Rules can share a context. This context could be used to avoid recalculating values if rules can reuse them. Rules have a name, which is used to log and report analytics on which rule was used to make a decision. The rules can be enabled or disabled through runtime configuration. Rules have parameters to tune their configuration.
Extending the algorithm should be as simple as adding a new rule and selecting the appropriate priority for it. In the same vein, changing or tuning an existing rule should be quite independent from other rules. Rules may be composed in the future, effectively turning the chain into a kind of decision tree.
Description: Is a Round Robin Mechanism to distribute all peers between all Catalysts.
Configuration:
export type LoadBalancingConfig = {
type: AlgorithmLinkTypes.LOAD_BALANCING
}
Description: Calculates the latency to all peer candidates, then filters out the ones with a latency greater than the threshold. If only one meets the condition, then it's returned. If not, then it delegates the decision to the next link from the filtered peers.
Pseudo Code:
export function largeLatencyLink() {
const sorted // all peers sorted by latency
const minElapsed = sorted[0]
picked = sorted.filter((it) => it.elapsed - minElapsed < largeLatencyThreshold)
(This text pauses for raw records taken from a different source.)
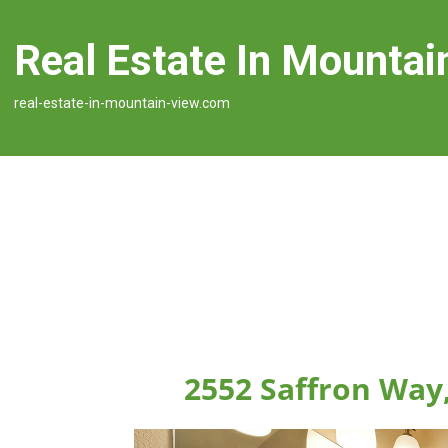
Real Estate In Mountai
real-estate-in-mountain-view.com
2552 Saffron Way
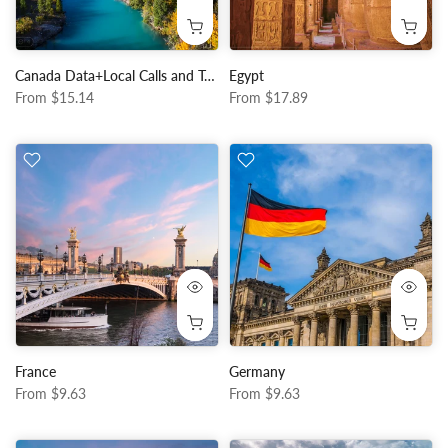
Canada Data+Local Calls and Texts
Egypt
From
$15.14
From
$17.89
France
Germany
From
$9.63
From
$9.63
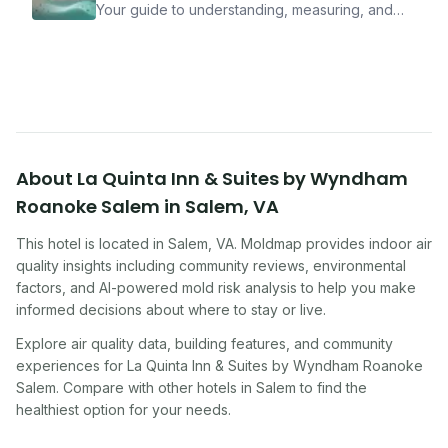
Your guide to understanding, measuring, and
improving indoor air quality — whether you are
traveling, renting, or managing properties.
About
La Quinta Inn & Suites by Wyndham
Roanoke Salem
in
Salem
,
VA
This hotel
is located in
Salem
,
VA
. Moldmap provides indoor air
quality insights including community reviews, environmental
factors, and AI-powered mold risk analysis to help you make
informed decisions about where to stay or live.
Explore air quality data, building features, and community
experiences for
La Quinta Inn & Suites by Wyndham Roanoke
Salem
. Compare with other
hotel
s in
Salem
to find the
healthiest option for your needs.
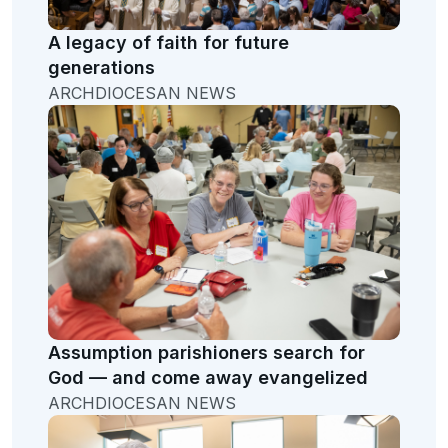
A legacy of faith for future
generations
ARCHDIOCESAN NEWS
Assumption parishioners search for
God — and come away evangelized
ARCHDIOCESAN NEWS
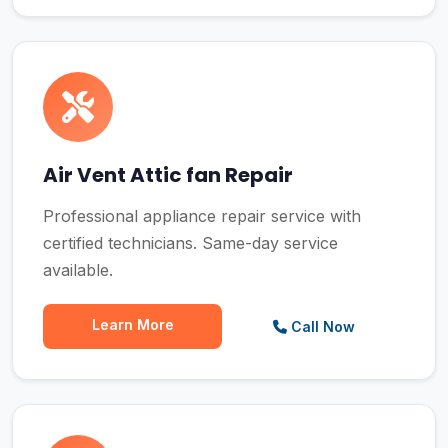
Air Vent Attic fan Repair
Professional appliance repair service with
certified technicians. Same-day service
available.
Learn More
Call Now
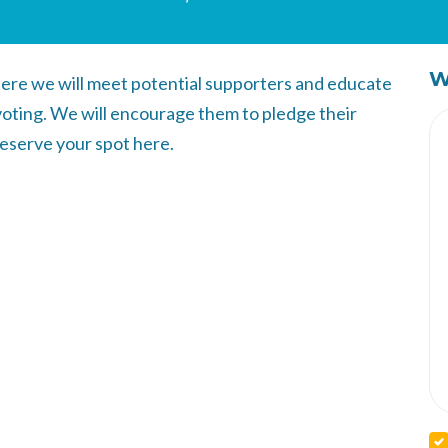
W
ere we will meet potential supporters and educate
voting. We will encourage them to pledge their
Reserve your spot here.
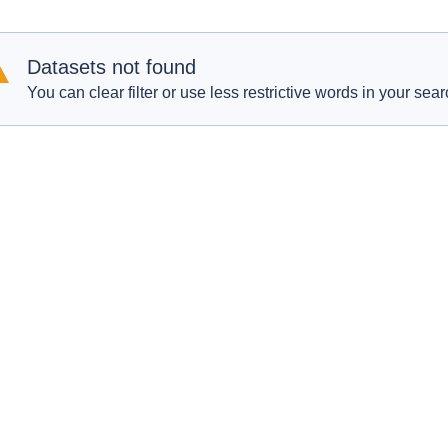
Datasets not found
You can clear filter or use less restrictive words in your sear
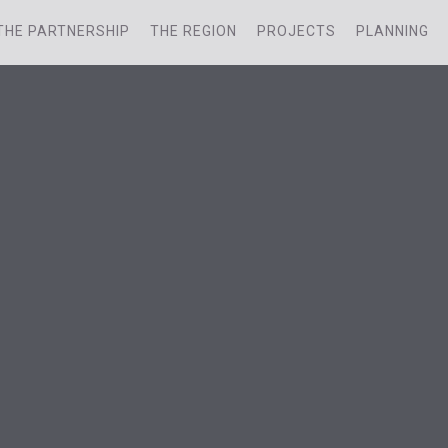
THE PARTNERSHIP
THE REGION
PROJECTS
PLANNING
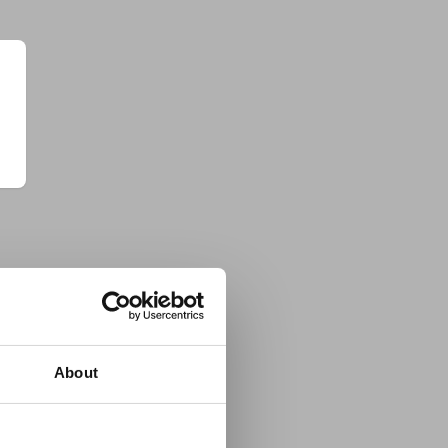
About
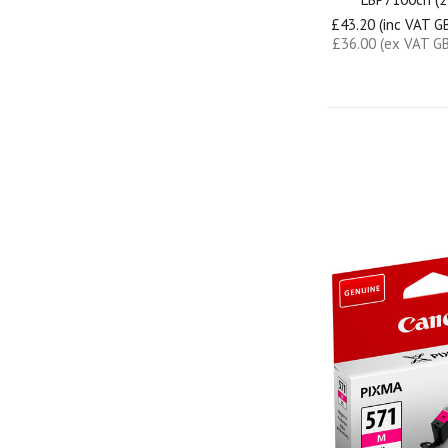
£43.20 (inc VAT G
£36.00 (ex VAT G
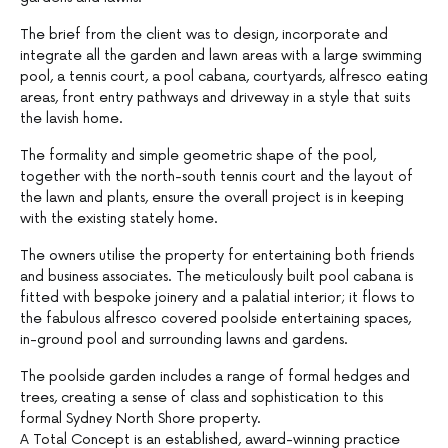
The brief from the client was to design, incorporate and
integrate all the garden and lawn areas with a large swimming
pool, a tennis court, a pool cabana, courtyards, alfresco eating
areas, front entry pathways and driveway in a style that suits
the lavish home.
The formality and simple geometric shape of the pool,
together with the north-south tennis court and the layout of
the lawn and plants, ensure the overall project is in keeping
with the existing stately home.
The owners utilise the property for entertaining both friends
and business associates. The meticulously built pool cabana is
fitted with bespoke joinery and a palatial interior; it flows to
the fabulous alfresco covered poolside entertaining spaces,
in-ground pool and surrounding lawns and gardens.
The poolside garden includes a range of formal hedges and
trees, creating a sense of class and sophistication to this
formal Sydney North Shore property.
A Total Concept is an established, award-winning practice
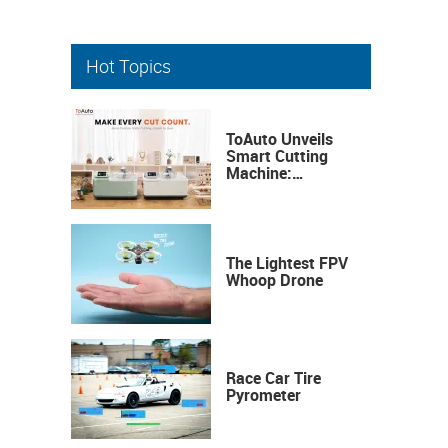
Hot Topics
ToAuto Unveils
Smart Cutting
Machine:
Industrial
Precision, Now on
Your Desktop
The Lightest FPV
Whoop Drone
Race Car Tire
Pyrometer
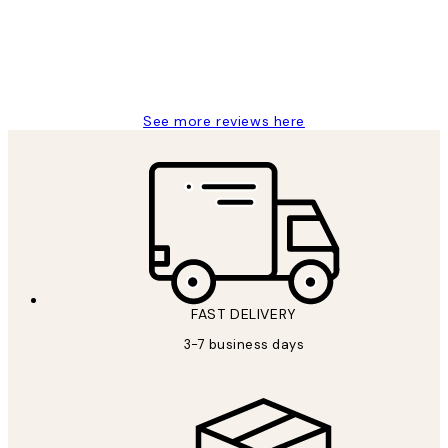
1 Jun
Louise B
See more reviews here
FAST DELIVERY
3-7 business days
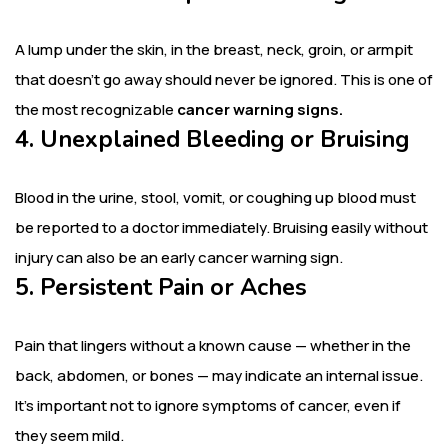
A lump under the skin, in the breast, neck, groin, or armpit
that doesn’t go away should never be ignored. This is one of
the most recognizable
cancer warning signs.
4. Unexplained Bleeding or Bruising
Blood in the urine, stool, vomit, or coughing up blood must
be reported to a doctor immediately. Bruising easily without
injury can also be an early cancer warning sign.
5. Persistent Pain or Aches
Pain that lingers without a known cause — whether in the
back, abdomen, or bones — may indicate an internal issue.
It’s important not to ignore symptoms of cancer, even if
they seem mild.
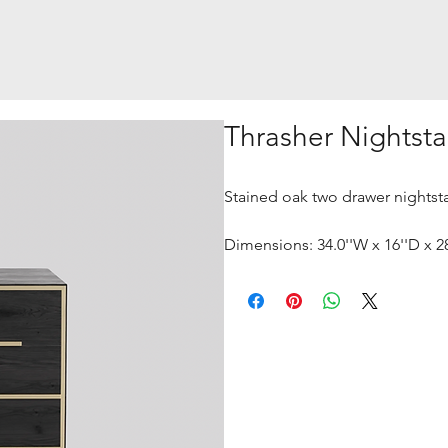
Thrasher Nightst
Stained oak two drawer nightsta
Dimensions: 34.0''W x 16''D x 2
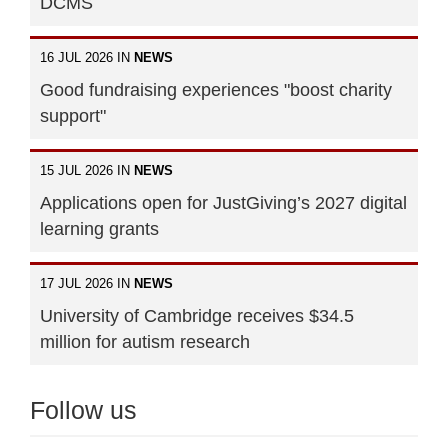
DCMS
16 JUL 2026 IN
NEWS
Good fundraising experiences "boost charity
support"
15 JUL 2026 IN
NEWS
Applications open for JustGiving’s 2027 digital
learning grants
17 JUL 2026 IN
NEWS
University of Cambridge receives $34.5
million for autism research
Follow us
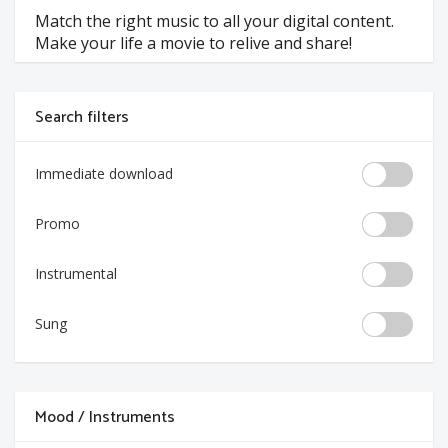
Match the right music to all your digital content.
Make your life a movie to relive and share!
Search filters
Immediate download
Promo
Instrumental
Sung
Mood / Instruments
if (picked.length === 1) {
context.selected = context.picked[0] // return a candidate only if one meets the threshold
}
return picked // delegate to next link only the filtered peers
}
Configuration:
export type LargeLatencyConfig = {
type: AlgorithmLinkTypes.LARGE_LATENCY
config?: { largeLatencyThreshold: number }
}
Description: Assigns to all peers a scored based on their amount of total users. Then
calculates the estimation of the size of the peer if assigning current user to it, and returns
the score deduced by latency, equivalent to users. This responds to the following formula:
m * (e ^ (x / d) - 1)
.
Pseudo Code:
export function allPeersScoreLink() {
const score = peers.forEach((peer) => calculateAllPeersScore(peer))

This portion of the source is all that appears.